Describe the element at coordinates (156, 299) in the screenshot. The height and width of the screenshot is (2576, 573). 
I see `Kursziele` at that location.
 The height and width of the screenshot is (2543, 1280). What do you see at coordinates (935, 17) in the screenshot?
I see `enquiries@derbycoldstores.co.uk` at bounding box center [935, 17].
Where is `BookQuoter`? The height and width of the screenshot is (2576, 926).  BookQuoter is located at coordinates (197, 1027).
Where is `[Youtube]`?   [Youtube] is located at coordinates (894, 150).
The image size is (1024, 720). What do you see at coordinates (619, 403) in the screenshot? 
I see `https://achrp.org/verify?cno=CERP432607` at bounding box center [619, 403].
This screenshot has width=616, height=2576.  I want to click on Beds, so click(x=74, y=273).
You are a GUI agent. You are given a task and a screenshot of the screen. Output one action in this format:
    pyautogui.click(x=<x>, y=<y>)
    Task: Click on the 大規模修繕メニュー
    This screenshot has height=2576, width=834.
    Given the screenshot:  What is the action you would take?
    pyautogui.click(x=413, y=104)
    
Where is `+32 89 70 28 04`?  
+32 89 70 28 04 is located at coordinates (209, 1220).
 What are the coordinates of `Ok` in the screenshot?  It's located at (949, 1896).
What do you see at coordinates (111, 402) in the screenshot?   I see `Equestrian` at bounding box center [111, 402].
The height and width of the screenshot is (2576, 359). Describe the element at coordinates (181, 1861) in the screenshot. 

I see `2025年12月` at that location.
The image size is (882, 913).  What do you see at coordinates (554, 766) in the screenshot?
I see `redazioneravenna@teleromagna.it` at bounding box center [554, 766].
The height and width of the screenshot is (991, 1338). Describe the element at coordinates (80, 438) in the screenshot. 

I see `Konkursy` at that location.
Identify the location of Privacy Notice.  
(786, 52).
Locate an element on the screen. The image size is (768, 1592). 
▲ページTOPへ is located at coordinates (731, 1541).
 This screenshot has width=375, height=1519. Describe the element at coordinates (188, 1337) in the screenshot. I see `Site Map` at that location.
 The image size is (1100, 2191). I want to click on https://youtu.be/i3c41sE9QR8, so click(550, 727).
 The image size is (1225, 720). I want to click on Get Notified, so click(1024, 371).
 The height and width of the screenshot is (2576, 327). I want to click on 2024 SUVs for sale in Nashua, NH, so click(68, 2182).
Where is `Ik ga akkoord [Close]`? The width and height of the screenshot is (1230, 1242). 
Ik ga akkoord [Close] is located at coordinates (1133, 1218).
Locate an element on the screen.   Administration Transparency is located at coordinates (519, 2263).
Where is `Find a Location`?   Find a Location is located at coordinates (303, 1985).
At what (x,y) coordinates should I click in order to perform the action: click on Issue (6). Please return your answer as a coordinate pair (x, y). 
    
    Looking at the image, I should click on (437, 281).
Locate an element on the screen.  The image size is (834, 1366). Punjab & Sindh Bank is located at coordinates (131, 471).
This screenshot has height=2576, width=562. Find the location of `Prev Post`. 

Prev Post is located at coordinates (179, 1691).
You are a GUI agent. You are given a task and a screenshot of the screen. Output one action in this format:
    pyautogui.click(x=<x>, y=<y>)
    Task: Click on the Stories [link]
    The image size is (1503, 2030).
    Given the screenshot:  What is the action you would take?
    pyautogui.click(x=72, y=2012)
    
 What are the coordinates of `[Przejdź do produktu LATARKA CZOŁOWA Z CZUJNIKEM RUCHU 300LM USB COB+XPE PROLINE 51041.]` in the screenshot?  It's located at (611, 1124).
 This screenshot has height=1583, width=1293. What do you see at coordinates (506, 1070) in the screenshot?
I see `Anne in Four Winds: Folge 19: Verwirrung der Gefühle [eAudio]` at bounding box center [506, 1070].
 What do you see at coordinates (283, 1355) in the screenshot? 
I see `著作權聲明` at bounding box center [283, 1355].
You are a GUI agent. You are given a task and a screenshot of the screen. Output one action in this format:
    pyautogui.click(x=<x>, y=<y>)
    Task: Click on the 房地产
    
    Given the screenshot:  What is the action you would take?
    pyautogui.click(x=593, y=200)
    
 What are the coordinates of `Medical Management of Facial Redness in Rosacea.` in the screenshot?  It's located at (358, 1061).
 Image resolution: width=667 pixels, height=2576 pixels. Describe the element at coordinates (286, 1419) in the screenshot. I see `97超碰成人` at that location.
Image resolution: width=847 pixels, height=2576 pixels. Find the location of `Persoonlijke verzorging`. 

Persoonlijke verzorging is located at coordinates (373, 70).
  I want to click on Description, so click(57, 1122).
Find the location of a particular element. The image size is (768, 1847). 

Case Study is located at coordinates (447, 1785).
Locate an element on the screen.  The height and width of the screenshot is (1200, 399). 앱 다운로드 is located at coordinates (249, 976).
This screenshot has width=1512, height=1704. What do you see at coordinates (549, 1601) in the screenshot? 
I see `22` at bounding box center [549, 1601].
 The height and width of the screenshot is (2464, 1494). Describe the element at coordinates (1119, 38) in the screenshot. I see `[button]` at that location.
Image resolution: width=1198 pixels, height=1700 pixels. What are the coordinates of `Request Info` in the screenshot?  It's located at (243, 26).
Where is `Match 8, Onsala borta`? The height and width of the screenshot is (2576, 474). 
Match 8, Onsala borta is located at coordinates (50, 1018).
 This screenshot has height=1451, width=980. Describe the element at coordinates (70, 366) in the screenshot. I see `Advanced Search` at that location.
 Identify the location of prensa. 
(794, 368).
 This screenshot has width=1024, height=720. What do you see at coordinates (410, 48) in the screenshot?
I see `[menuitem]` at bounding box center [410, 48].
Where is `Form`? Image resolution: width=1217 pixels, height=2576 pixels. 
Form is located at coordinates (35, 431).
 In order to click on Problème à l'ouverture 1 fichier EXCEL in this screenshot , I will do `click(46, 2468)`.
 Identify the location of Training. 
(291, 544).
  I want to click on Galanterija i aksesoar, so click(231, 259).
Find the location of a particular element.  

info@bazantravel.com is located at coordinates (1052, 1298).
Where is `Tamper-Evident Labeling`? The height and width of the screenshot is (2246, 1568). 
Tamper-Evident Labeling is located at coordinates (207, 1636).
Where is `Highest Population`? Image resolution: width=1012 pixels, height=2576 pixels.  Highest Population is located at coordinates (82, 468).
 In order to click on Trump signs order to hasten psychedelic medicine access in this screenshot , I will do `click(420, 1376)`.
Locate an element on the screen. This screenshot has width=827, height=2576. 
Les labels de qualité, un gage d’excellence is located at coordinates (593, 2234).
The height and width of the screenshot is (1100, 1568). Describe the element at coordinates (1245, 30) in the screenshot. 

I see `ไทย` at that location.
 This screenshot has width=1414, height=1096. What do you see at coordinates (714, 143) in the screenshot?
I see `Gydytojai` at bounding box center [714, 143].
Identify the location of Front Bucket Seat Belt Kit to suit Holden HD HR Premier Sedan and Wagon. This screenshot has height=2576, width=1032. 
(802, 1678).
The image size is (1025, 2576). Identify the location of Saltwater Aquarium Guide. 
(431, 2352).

+---+

What to produce: Wherever the string "will" appears in the data above, copy the line it sits in.

Response area:
 In order to click on Problème à l'ouverture 1 fichier EXCEL in this screenshot , I will do `click(46, 2468)`.
 In order to click on Trump signs order to hasten psychedelic medicine access in this screenshot , I will do `click(420, 1376)`.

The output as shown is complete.